I'd rather be honest than impressive. Up until a few years ago I had a problem with being honest with some people, and by honest I mean open if I had an issue with them or their behaviour. Not rocking the boat or creating conflict was the driver. When I finally got over that, it was one of the most freeing experiences of my life. Now I have to reign my honesty in at times.

Speak in such a way that others love to listen to you. Listen in such a way that others love to speak to you. I've never had a problem with the second part until that created a problem with people abusing that listening (entirely my own doing). When I finally struck the balance; some friends disappeared but most are thankfully still around.

I don't write people off. I just keep some at a very healthy, cross-country or continents distance.

Accept that you are not important to some people, and move on.

If you think it's expensive to hire a professional, wait until you hire an amateur. This applies to work and life - our self worth impacts everything we are and do. I'm expensive but worth every penny.

Say you're sorry. I thought I was good at this until I let 10 years lapse in a friendship before telling that person I was sorry for not listening to them when they needed me to the most. The time maybe needed to pass but I should have done it much much sooner. Admitting you're wrong falls into the same category.

Better single than taken, for granted. I do hope the inscription on my tombstone doesn't read "eternally single." I've been single more than I've been in relationships. I'm either picky or too set in my ways; or a healthy combination of both. It doesn't bother me as someone has recently created some butterflies in my stomach.
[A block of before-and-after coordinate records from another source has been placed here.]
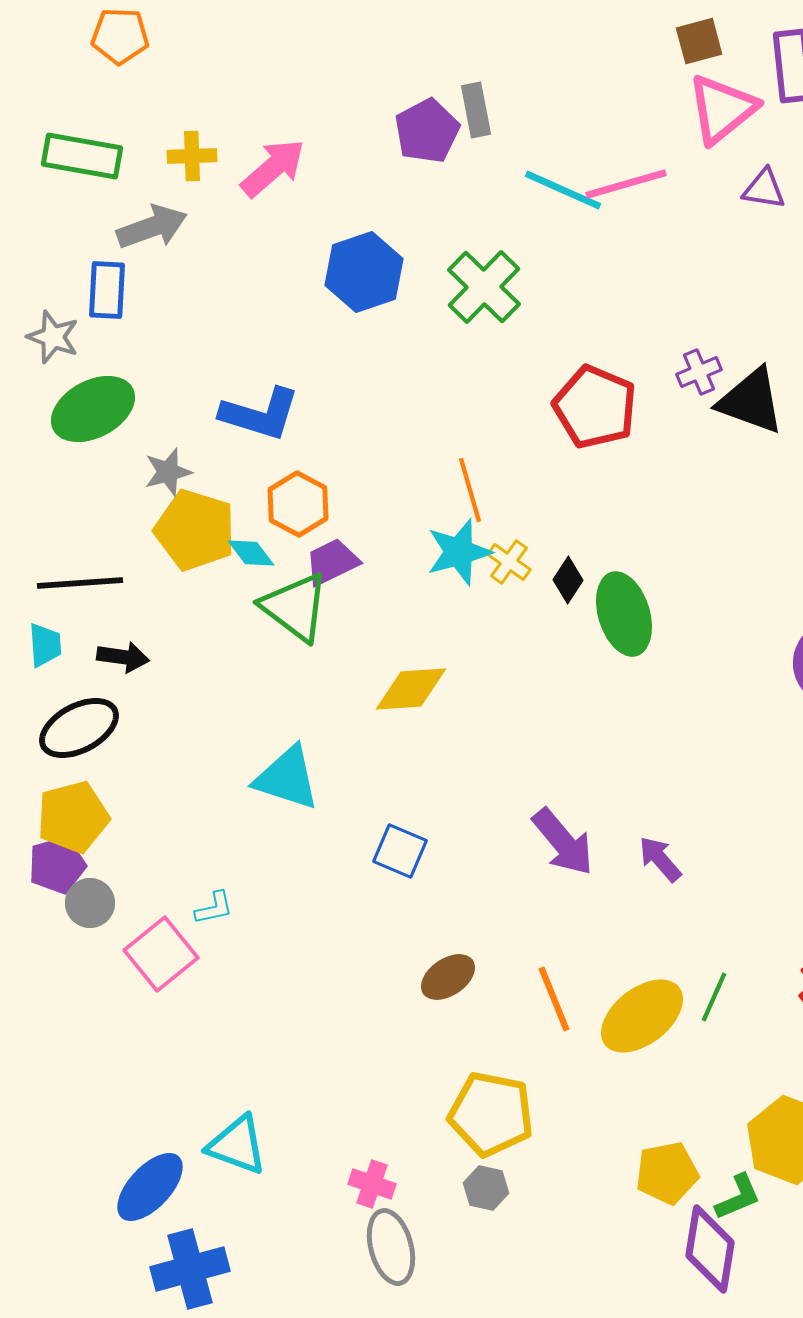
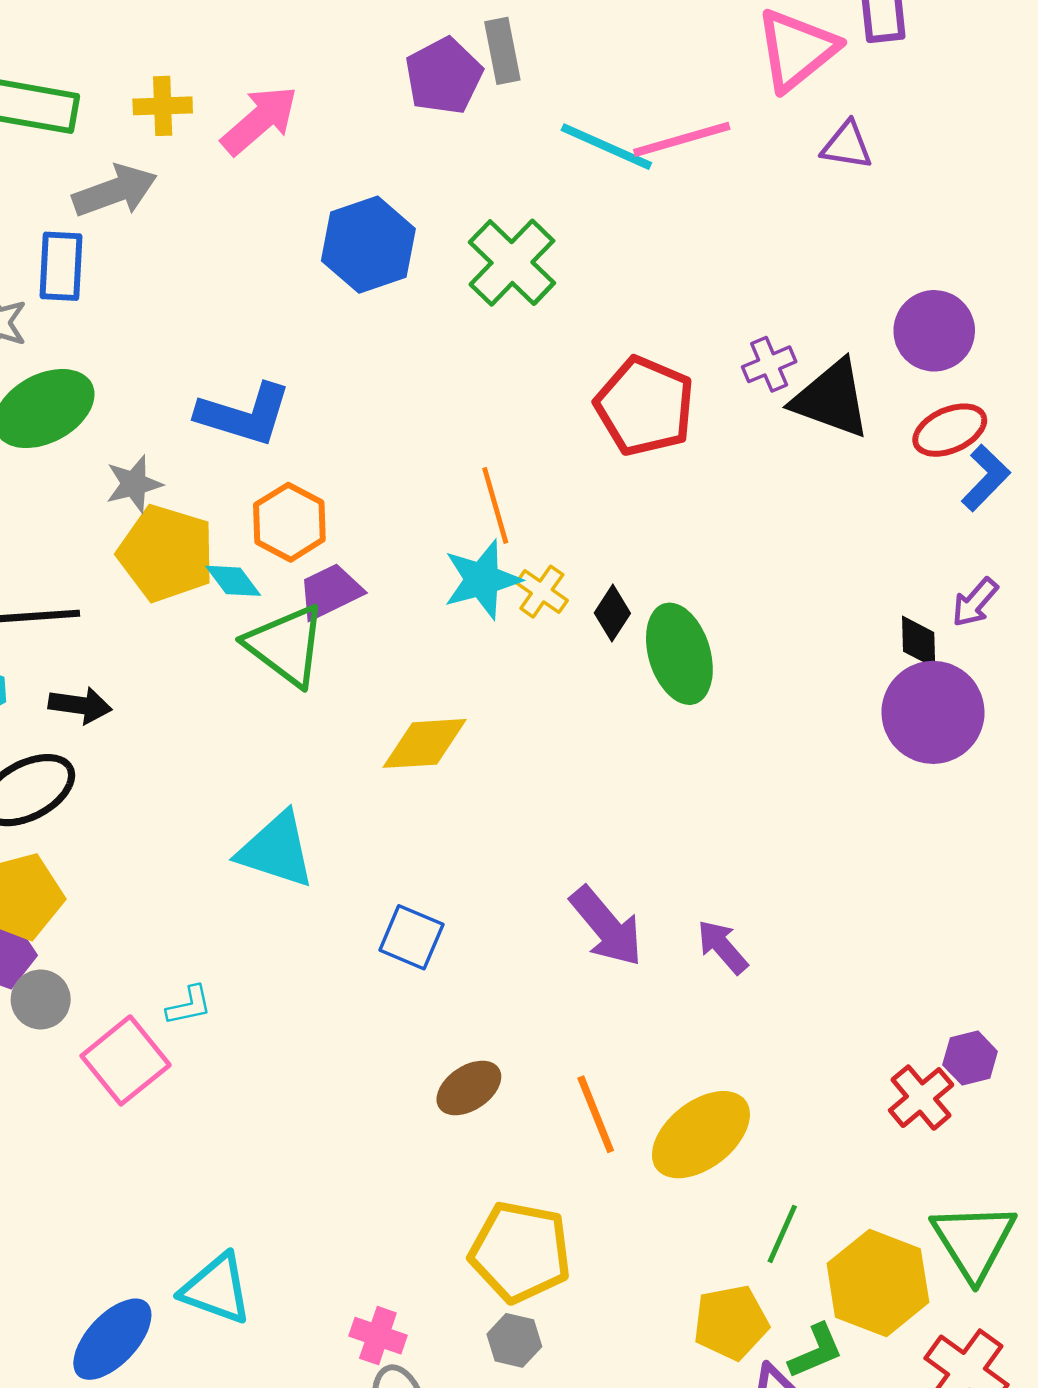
green line: (714, 997) -> (782, 1234), moved

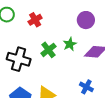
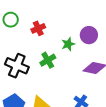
green star: (70, 44) -> (68, 44), moved

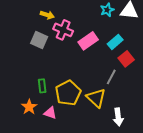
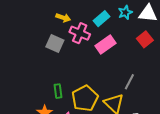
cyan rectangle: (115, 42) -> (101, 19), moved
red square: (126, 59) -> (145, 39), moved

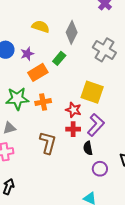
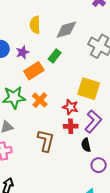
yellow semicircle: (41, 27) -> (35, 25), turned -108
gray diamond: (72, 32) -> (66, 30), turned 50
orange cross: (43, 102) -> (40, 100), turned -35

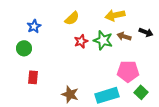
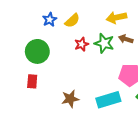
blue star: (34, 26) -> (50, 20), moved
green circle: (24, 48) -> (37, 51), moved, size x1.5
brown star: (70, 94) -> (70, 99), turned -30

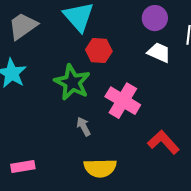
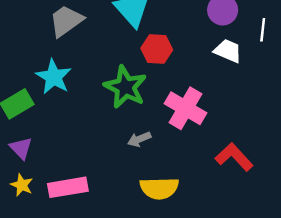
gray arrow: (84, 126) -> (139, 139), turned -84
pink rectangle: (23, 167) -> (68, 187), size x1.4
A copy of Arena magazine sparked my wanderlust when I was 10 years old lying on my bed on, what I thought was, a boring Sunday afternoon in my hometown, dreaming of one day moving to a big city, travelling the world, meeting and working amazing people and dressing like the models in the magazine. Funny the things we daydream about as children. Tick, tick, tick, tick.

There's no place like home and I didn't need Dorothy to tell me this. I couldn't wait to escape small town, quiet life and move to the bright lights, big city energy of London. Now I look forward to every time I escape to the slower pace and tranquillity of where I grew up. My parents still live in the same house I grew up in. Still home.

I've always been an optimist despite coming from a country prone to pessimism. I'm writing this post looking out of my bedroom (now office) window on an unusually quiet street. The world feels quiet now.